Riga Mayor Mārtiņš Staķis said at a remote press conference on Monday, December 14, that the meeting of the council's Civil Protection Commission analyzed the situation at Saturday's picket, and the City Council will now call on the government to ban pickets in order to avoid a repeat of such situations.

Staķis said the restrictions imposed by the council in negotiations with picket organizers had an effect, because the organizers did not go to the Saeima as initially planned and shortened the duration of the picket.

He also said that the police had done its task well, had maintained their composure so that the situation would not escalate, and that there were no major clashes and aggression.

On the other hand, regarding future pickets, the real solution is to turn to the government and ask for a complete ban of pickets, because on Saturday it appeared that the organizers could not and did not want to limit the size of the demonstration, which brought many more people together than allowed, said the Mayor.

“They knew the risk, and deliberately went to the offenses [of restrictions], and we see it happening over the weekend which recorded the most deaths,” Staķis said.
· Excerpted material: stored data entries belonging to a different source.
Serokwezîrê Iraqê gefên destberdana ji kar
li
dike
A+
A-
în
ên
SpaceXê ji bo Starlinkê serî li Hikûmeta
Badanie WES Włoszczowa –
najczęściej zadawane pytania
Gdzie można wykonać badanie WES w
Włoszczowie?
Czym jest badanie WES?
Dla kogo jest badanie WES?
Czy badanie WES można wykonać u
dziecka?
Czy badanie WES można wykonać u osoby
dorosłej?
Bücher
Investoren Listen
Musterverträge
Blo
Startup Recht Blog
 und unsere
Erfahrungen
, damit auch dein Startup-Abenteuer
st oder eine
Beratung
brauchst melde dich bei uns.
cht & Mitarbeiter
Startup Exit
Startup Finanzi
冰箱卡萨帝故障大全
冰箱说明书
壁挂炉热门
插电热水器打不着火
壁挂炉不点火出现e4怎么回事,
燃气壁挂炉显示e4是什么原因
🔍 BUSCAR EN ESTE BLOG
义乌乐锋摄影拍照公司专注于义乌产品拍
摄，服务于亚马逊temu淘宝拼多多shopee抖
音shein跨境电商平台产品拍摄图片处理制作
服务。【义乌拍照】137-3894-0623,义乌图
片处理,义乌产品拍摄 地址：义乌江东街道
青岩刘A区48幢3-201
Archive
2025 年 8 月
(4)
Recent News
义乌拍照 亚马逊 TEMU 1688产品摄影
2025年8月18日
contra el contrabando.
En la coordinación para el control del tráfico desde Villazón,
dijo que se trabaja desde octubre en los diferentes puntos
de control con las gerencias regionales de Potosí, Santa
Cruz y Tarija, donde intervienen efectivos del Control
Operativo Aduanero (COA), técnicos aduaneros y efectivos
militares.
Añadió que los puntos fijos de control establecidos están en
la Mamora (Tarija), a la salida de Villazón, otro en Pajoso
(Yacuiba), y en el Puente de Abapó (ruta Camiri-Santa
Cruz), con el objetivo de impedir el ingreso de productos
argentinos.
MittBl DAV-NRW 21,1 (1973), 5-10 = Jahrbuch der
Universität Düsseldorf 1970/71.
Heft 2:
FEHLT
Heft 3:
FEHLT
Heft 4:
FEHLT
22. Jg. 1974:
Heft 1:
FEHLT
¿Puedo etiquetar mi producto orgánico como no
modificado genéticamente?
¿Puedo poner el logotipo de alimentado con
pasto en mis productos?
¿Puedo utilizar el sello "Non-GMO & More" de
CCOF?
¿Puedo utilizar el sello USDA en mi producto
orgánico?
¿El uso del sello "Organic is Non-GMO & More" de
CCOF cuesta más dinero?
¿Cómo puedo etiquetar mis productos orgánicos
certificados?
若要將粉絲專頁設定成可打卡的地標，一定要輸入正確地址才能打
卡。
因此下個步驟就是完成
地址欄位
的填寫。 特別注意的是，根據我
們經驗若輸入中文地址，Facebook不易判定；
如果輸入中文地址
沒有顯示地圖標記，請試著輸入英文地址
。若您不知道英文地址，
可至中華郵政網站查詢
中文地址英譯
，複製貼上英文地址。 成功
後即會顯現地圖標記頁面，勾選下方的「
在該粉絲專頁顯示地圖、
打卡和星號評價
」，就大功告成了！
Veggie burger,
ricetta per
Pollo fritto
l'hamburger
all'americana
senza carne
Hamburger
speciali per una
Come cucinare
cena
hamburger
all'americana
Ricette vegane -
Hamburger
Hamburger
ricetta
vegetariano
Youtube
The organizer of the event Arvīds Ulme, believes that the risk of infection with COVID-19 in Saturday's event was not high because the picket took place outside.

Epidemiologist Jurijs Perevoščikovs said that failure to distance is dangerous anyway, and that the possibility of spreading the virus is more likely when people speak loudly. “The louder people talk, the more the virus from a potentially infected person can spread. Therefore, in any event, even outside, there should be a strict respect for both distance and the number – 25 people,” Perevoščikovs said.

If the government does not decide to limit the pickets, the Riga municipality will try to find a balance between freedom of assembly as the basis of democracy and public health safety, said Staķis. He explained that the municipality could recommend to the organizers how and where to organize an event so that it does not gather more than the 25 people allowed.

But it would be more straightforward  if the government stipulated in the rules that pickets were banned during the state of emergency, Staķis said.

During the previous emergency at the end of March, the conduct of pickets, meetings and mass processions was banned entirely.